= PROBLEM DESCRIPTION =
Print exactly the lines below between the line holding "برتر بهره‌برداری کنید." and the line holding "Васильович наочно демонстрував", inclusive, and nothing more.

Start of Block

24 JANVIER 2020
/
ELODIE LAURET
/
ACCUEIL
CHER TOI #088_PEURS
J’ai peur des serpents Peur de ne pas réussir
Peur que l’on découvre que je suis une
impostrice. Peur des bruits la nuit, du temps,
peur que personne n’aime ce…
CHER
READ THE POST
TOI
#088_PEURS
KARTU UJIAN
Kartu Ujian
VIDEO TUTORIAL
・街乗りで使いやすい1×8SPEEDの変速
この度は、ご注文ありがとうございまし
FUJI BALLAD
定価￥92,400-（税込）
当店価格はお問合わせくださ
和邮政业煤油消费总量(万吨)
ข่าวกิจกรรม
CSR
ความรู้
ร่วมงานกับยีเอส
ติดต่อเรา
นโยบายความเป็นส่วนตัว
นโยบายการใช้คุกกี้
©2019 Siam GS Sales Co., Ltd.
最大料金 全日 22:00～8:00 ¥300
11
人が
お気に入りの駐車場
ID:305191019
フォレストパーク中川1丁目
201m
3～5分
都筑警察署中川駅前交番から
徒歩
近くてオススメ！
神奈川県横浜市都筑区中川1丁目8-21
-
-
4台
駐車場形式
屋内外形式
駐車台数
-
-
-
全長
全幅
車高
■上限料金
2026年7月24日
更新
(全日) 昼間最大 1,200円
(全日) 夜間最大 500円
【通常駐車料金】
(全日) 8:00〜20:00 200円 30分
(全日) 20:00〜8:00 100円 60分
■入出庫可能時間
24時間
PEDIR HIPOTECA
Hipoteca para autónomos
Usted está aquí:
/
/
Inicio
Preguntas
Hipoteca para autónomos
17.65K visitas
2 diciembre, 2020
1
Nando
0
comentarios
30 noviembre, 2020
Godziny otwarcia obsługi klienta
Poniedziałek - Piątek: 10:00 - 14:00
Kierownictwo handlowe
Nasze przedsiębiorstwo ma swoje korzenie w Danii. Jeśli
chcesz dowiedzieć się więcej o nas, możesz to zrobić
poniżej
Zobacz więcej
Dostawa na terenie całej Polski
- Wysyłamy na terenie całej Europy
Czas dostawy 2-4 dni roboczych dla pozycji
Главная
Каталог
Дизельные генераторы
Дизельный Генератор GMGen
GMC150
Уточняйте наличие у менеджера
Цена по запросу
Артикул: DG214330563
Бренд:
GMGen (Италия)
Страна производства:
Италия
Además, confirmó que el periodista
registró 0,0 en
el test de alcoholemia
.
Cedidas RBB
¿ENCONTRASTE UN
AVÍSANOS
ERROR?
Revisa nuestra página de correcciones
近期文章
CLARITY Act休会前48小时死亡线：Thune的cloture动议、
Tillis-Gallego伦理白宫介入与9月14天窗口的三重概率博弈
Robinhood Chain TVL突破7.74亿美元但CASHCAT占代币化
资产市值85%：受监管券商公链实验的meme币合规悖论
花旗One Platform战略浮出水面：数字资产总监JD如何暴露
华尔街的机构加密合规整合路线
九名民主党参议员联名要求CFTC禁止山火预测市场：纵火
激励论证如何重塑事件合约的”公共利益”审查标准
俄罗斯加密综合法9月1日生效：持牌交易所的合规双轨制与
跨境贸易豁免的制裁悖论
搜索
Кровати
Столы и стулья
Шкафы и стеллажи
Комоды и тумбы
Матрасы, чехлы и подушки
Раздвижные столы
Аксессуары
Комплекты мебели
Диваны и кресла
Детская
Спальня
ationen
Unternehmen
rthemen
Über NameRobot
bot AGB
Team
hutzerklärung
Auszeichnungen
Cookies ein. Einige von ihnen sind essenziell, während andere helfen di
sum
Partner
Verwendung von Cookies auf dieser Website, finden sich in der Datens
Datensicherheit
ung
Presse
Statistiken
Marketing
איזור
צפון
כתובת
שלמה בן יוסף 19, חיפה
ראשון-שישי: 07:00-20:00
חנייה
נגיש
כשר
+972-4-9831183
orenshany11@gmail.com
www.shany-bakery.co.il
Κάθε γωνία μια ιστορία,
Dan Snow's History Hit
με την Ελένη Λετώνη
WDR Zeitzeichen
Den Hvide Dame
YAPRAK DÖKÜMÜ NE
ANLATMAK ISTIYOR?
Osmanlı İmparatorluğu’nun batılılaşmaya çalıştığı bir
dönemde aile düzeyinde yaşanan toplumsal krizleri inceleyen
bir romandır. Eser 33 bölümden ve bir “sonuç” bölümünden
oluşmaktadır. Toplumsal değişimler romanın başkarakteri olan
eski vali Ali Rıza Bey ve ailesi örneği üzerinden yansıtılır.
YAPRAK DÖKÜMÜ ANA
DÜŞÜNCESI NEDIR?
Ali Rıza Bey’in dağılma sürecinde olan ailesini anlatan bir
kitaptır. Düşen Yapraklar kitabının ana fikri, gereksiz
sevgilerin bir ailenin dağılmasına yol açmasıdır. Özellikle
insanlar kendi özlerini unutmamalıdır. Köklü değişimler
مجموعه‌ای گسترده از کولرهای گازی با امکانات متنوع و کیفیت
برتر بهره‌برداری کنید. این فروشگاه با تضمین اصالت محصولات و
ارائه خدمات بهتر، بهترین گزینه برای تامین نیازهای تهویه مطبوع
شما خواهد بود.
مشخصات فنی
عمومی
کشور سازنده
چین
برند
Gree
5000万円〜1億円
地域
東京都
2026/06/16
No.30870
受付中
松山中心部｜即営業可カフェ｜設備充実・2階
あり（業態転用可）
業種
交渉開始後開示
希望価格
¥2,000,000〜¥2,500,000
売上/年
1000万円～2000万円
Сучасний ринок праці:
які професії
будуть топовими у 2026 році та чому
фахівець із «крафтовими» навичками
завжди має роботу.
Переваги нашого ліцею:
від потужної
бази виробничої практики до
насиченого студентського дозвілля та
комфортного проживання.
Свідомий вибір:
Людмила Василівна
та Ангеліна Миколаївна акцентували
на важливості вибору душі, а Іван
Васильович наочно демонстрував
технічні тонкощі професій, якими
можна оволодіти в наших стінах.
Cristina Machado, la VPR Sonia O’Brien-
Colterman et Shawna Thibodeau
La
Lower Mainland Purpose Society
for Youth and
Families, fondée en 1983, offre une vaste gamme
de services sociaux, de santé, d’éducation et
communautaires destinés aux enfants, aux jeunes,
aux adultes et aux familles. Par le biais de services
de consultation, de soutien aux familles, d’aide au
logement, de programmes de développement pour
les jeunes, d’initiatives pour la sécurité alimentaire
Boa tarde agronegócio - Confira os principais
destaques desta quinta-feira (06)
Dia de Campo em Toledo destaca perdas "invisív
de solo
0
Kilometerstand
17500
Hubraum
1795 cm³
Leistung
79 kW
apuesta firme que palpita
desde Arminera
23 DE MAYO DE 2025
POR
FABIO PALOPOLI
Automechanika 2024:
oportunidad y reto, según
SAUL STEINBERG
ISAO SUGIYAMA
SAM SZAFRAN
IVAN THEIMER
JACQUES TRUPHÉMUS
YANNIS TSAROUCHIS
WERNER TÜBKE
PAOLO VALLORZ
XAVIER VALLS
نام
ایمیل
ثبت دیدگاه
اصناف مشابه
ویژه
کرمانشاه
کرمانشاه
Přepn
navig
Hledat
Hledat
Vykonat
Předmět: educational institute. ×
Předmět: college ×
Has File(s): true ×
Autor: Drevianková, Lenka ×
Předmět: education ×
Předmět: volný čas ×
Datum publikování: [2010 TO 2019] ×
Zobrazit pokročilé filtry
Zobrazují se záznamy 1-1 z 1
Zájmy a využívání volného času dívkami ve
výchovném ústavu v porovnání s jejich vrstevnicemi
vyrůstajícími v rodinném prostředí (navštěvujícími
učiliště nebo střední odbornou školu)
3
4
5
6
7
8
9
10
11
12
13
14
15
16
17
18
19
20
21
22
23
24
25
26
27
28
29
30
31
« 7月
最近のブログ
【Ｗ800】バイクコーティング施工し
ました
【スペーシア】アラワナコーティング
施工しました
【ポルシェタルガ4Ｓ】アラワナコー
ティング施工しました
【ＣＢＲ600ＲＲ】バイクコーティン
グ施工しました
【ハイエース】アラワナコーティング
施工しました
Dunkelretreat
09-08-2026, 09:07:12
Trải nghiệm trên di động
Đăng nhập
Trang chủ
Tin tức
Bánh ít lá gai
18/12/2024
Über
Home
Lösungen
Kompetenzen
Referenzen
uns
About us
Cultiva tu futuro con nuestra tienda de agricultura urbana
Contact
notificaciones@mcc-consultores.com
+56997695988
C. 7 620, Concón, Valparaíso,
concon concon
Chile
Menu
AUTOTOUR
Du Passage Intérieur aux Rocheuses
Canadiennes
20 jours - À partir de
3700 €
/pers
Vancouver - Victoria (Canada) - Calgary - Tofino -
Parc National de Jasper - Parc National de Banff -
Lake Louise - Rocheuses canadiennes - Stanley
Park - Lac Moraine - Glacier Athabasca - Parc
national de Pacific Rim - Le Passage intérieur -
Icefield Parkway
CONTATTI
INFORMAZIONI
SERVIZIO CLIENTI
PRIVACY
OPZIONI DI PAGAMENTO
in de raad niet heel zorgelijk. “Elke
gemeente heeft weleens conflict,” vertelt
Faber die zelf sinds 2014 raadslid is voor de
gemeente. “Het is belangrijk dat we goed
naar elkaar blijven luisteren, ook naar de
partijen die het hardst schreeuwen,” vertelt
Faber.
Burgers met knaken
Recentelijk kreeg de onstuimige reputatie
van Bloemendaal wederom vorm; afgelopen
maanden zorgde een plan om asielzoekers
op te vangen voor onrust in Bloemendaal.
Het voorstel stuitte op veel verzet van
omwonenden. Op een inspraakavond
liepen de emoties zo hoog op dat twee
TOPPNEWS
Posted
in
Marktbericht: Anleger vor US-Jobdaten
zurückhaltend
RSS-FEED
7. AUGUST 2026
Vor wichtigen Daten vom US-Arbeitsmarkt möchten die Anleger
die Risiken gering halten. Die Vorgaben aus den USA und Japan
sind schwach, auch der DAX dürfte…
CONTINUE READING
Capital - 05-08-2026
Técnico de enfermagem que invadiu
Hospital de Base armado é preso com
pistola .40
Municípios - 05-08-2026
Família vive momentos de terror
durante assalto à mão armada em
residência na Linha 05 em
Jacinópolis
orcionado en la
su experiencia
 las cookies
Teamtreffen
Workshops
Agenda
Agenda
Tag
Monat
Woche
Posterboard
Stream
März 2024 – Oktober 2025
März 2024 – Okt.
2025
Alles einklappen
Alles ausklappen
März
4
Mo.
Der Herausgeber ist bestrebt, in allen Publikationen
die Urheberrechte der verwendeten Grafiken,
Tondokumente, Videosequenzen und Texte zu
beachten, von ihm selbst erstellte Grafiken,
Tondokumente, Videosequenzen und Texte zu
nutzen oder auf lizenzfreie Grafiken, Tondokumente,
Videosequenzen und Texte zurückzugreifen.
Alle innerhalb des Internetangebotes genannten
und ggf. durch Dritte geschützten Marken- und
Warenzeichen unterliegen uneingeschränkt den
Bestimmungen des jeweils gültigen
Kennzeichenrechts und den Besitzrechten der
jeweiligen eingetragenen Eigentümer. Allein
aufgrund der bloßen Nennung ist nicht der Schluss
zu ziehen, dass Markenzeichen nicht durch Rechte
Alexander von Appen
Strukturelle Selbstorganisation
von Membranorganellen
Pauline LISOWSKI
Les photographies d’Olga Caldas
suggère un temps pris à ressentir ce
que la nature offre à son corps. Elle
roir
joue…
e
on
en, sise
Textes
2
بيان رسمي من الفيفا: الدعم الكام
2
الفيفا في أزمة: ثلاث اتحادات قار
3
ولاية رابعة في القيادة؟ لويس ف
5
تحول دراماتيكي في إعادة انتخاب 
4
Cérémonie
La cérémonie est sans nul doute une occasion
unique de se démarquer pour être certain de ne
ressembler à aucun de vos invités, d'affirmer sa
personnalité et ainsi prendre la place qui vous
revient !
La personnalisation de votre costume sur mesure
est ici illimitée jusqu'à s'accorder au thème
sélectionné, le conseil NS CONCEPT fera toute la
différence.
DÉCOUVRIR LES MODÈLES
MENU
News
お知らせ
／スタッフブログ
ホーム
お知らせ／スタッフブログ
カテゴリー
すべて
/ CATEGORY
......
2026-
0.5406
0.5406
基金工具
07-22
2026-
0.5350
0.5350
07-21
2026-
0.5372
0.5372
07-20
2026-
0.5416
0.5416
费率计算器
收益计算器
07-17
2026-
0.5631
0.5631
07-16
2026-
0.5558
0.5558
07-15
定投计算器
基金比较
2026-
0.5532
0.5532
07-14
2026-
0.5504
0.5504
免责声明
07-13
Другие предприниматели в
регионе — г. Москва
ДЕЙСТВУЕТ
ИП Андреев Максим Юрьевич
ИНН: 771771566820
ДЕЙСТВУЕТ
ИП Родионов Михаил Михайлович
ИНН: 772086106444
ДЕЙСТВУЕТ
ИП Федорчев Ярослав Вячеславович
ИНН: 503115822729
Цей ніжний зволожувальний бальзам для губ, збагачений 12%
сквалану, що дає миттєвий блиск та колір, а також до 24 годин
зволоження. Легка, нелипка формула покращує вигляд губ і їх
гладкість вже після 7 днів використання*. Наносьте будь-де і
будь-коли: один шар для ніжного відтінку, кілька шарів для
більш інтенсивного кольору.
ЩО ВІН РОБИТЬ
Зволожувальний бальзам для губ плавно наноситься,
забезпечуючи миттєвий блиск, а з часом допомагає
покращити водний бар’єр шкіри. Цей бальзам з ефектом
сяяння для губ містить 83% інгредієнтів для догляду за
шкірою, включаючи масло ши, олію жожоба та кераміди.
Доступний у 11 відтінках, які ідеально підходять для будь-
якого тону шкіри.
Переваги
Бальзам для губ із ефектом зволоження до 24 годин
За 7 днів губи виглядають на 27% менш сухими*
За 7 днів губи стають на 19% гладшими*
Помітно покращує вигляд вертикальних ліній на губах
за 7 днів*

End of Block

= OUTPUT FOR THIS TASK =
برتر بهره‌برداری کنید. این فروشگاه با تضمین اصالت محصولات و
ارائه خدمات بهتر، بهترین گزینه برای تامین نیازهای تهویه مطبوع
شما خواهد بود.
مشخصات فنی
عمومی
کشور سازنده
چین
برند
Gree
5000万円〜1億円
地域
東京都
2026/06/16
No.30870
受付中
松山中心部｜即営業可カフェ｜設備充実・2階
あり（業態転用可）
業種
交渉開始後開示
希望価格
¥2,000,000〜¥2,500,000
売上/年
1000万円～2000万円
Сучасний ринок праці:
які професії
будуть топовими у 2026 році та чому
фахівець із «крафтовими» навичками
завжди має роботу.
Переваги нашого ліцею:
від потужної
бази виробничої практики до
насиченого студентського дозвілля та
комфортного проживання.
Свідомий вибір:
Людмила Василівна
та Ангеліна Миколаївна акцентували
на важливості вибору душі, а Іван
Васильович наочно демонстрував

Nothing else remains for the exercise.